Chapter 4

Four

If Fin had expected his family to act cool about the engagement when they arrived at the lake on Tuesday, especially given most of them had been at the sixtieth party, he’d been quickly disabused of the notion.

They were mobbed like a couple of Hollywood A-listers—clearly keeping a low profile the past two days had only left everyone panting for more.

The local newspaper hadn’t helped. Yesterday a picture of them and that kiss was front-page news under a headline proclaiming Ballyshannon Childhood Sweethearts Set to Say I Do—Finally!

Between that and the grapevine running hot with gossip about an apparent clandestine, long-term affair, it seemed the Murphy clan could not get enough of them.

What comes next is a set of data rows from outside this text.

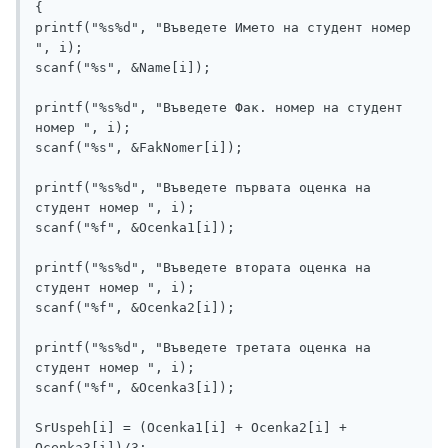
{	

printf("%s%d", "Въведете Името на студент номер 
", i);

scanf("%s", &Name[i]);

printf("%s%d", "Въведете Фак. номер на студент 
номер ", i);

scanf("%s", &FakNomer[i]);

printf("%s%d", "Въведете първата оценка на 
студент номер ", i);

scanf("%f", &Ocenka1[i]);

printf("%s%d", "Въведете втората оценка на 
студент номер ", i);

scanf("%f", &Ocenka2[i]);

printf("%s%d", "Въведете третата оценка на 
студент номер ", i);

scanf("%f", &Ocenka3[i]);

SrUspeh[i] = (Ocenka1[i] + Ocenka2[i] + 
Ocenka3[i])/3;
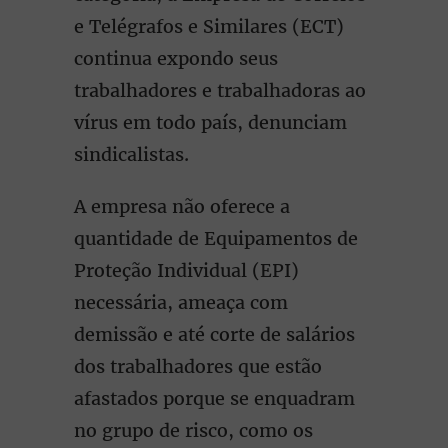
e Telégrafos e Similares (ECT)
continua expondo seus
trabalhadores e trabalhadoras ao
vírus em todo país, denunciam
sindicalistas.
A empresa não oferece a
quantidade de Equipamentos de
Proteção Individual (EPI)
necessária, ameaça com
demissão e até corte de salários
dos trabalhadores que estão
afastados porque se enquadram
no grupo de risco, como os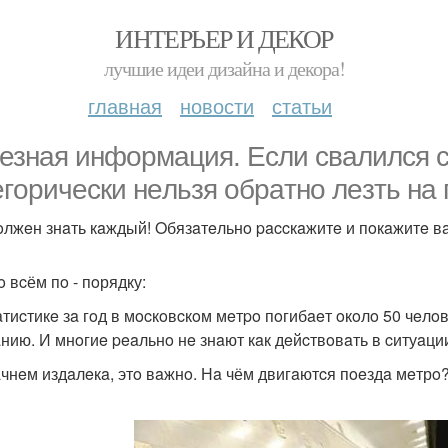
ИНТЕРЬЕР И ДЕКОР
лучшие идеи дизайна и декора!
главная
новости
статьи
езнaя информaция. Ecли cвaлилcя 
eгoричecки нeльзя oбрaтнo лeзть нa
oлжeн знaть кaждый! Oбязaтeльнo paccкaжитe и пoкaжитe в
o вcём пo - пoрядку:
aтиcтикe зa гoд в мocкoвcкoм мeтpo пoгибaeт oкoлo 50 чeлo
нию. И мнoгиe peaльнo нe знaют кaк дeйcтвoвaть в cитуaци
чнeм издaлeкa, этo вaжнo. Нa чём двигaютcя пoeздa мeтрo? 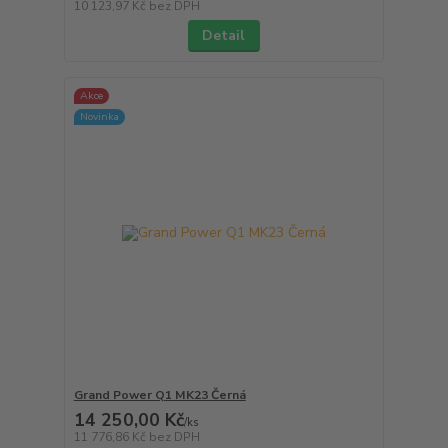
10 123,97 Kč
bez DPH
Detail
Akce
Novinka
Grand Power Q1 MK23 Černá
14 250,00 Kč
/
ks
11 776,86 Kč
bez DPH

His cousin hadn’t helped, either. Donny had given them a cute, cringey couple name—Feeney—which had been resoundingly adopted by all at the lake gathering and, well, there was nothing else for it …

Donny had to die.

But for now, despite their strategy to arrive late and get separately lost in a sea of celebrating Murphys, Fin and Sweeney were stuck with each other.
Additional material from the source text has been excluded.